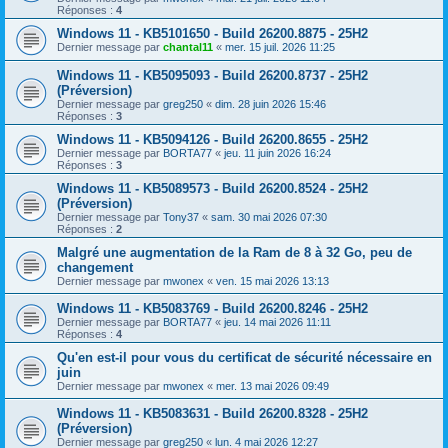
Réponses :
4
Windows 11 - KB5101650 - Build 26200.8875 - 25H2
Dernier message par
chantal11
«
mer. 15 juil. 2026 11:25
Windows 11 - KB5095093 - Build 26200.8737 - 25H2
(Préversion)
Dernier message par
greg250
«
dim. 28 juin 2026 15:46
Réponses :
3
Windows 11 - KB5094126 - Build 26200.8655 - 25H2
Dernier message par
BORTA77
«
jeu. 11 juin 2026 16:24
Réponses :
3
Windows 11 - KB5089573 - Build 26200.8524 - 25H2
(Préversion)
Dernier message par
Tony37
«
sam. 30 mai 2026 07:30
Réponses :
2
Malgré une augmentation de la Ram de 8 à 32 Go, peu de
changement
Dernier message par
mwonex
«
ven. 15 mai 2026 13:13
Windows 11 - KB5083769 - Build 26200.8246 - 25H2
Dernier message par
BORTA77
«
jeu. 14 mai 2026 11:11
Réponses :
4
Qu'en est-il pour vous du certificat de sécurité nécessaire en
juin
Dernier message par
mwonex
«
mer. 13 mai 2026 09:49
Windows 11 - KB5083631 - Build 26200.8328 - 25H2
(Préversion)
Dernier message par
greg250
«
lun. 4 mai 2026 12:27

--------------------

Count every line of the records that includes "Windows", and give that number with no other words.

6